Borderers were people of Scottish and English origin who came to Brunant and settled in the Carrington Parish area. Increasing Dutch immigration and population movements forced most of these people inland to Central Parish. Soon, these people were angry at the nation's leaders for wanting to remove their lands and assimilate them. In 1778, increasing disillusionment led to many taking up arms.
On 19 December 1778, three Brunanter soldiers shot and killed two pigs belonging to Mr. Philips, a somewhat rich farmer. Soon, his neighbours took up arms against the soldiers, who were killed. This led to hundreds more Borderers joining the revolt and soldiers prepared for war.
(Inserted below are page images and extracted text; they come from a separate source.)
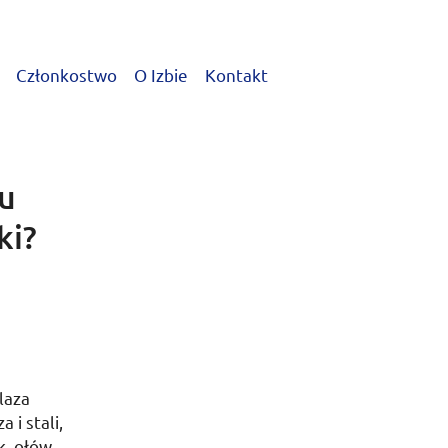
Członkostwo
O Izbie
Kontakt
u
ki?
laza
 i stali,
k, ołów,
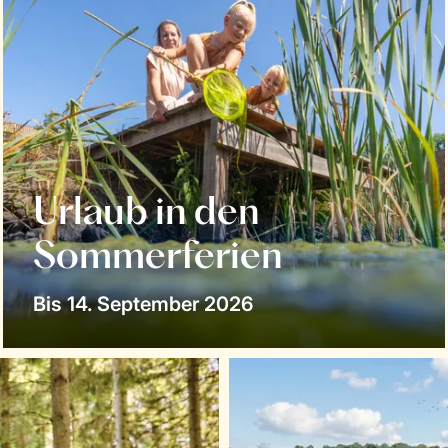
Urlaub in den
Sommerferien
Bis 14. September 2026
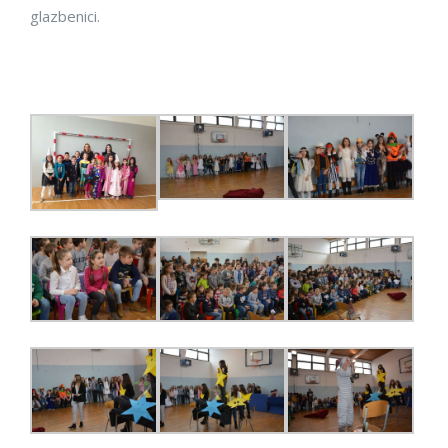
glazbenici.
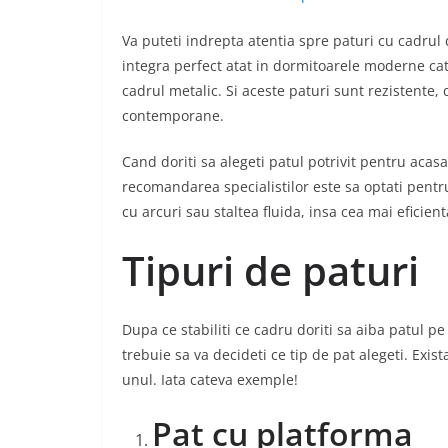
Va puteti indrepta atentia spre paturi cu cadrul 
integra perfect atat in dormitoarele moderne cat
cadrul metalic. Si aceste paturi sunt rezistente,
contemporane.
Cand doriti sa alegeti patul potrivit pentru acasa,
recomandarea specialistilor este sa optati pentr
cu arcuri sau staltea fluida, insa cea mai efici
Tipuri de paturi
Dupa ce stabiliti ce cadru doriti sa aiba patul pe
trebuie sa va decideti ce tip de pat alegeti. Exis
unul. Iata cateva exemple!
Pat cu platforma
There would be two organized, European-style battles; the Battle of Lincoln Field (January 1779) and the Battle of Boguestown (March 1779). At Lincoln Field, 300 Borderers were killed or arrested and the revolt was on the brink of defeat, but two months later at Boguestown, 450 Borderers defeated a contingent of 200 Royalist troops and took over the town.
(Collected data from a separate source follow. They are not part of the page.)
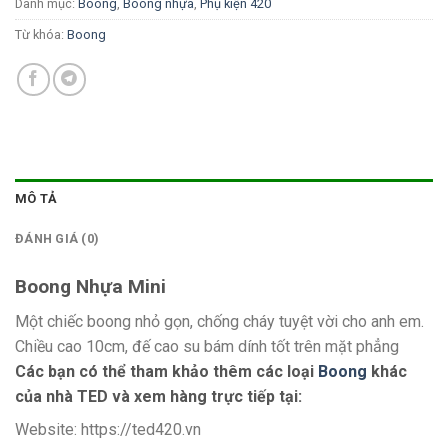
Danh mục:
Boong
,
Boong nhựa
,
Phụ kiện 420
Từ khóa:
Boong
MÔ TẢ
ĐÁNH GIÁ (0)
Boong Nhựa Mini
Một chiếc boong nhỏ gọn, chống cháy tuyệt vời cho anh em.
Chiều cao 10cm, đế cao su bám dính tốt trên mặt phẳng
Các bạn có thể tham khảo thêm các loại
Boong
khác
của nhà TED và xem hàng trực tiếp tại:
Website: https://ted420.vn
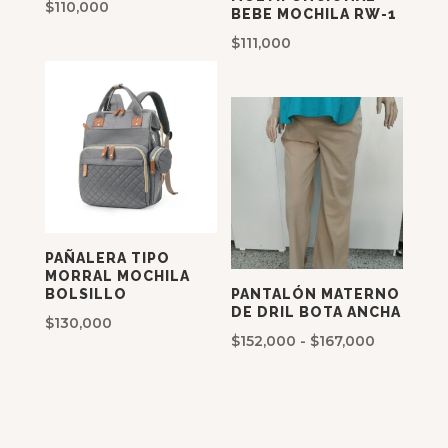
$
110,000
BEBE MOCHILA RW-1
$
111,000
PAÑALERA TIPO
MORRAL MOCHILA
BOLSILLO
PANTALÓN MATERNO
DE DRIL BOTA ANCHA
$
130,000
Rango
$
152,000
-
$
167,000
de
precios:
desde
$152,000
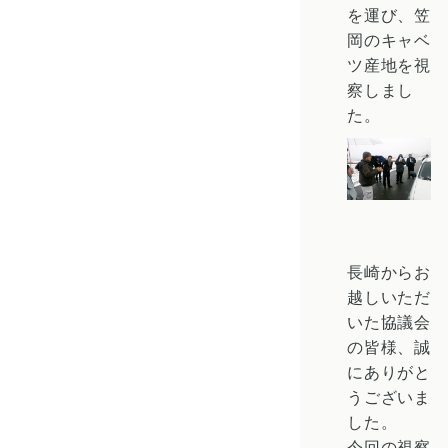
を運び、笠
岡のキャベ
ツ産地を視
察しまし
た。
長崎からお
越しいただ
いた協議会
の皆様、誠
にありがと
うございま
した。
今回の視察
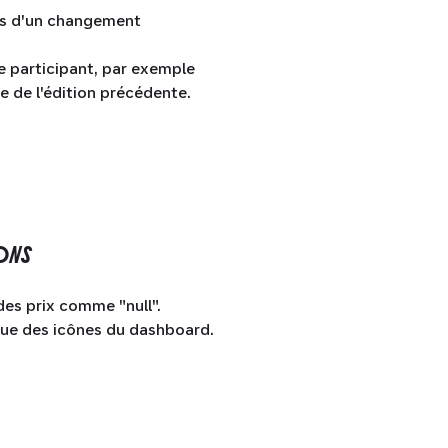
ors d'un changement
e participant, par exemple
e de l'édition précédente.
ONS
des prix comme "null".
que des icônes du dashboard.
A lull in action led to the biggest battle of the revolt, the Second Battle of Boguestown (July 1779). Here, 200 professional soldiers with the Borderers as well, as 900 volunteers faced 800 royalist troops. After three hours, the Borderers were in full retreat and after this, they engaged in guerilla tactics, ambushing troops and attacking towns. Forced conscription in the Royal Guard led to a large increase of royalist troops and patrols and in early 1781, the Borderers were defeated and Pieter I's troops overcame.
Many Borderers moved further inland following their revolt's defeat and a small group moved north to found Charles Town. In 1784, James Carrington invaded Brunant in order to "liberate his blood comrades" from oppression.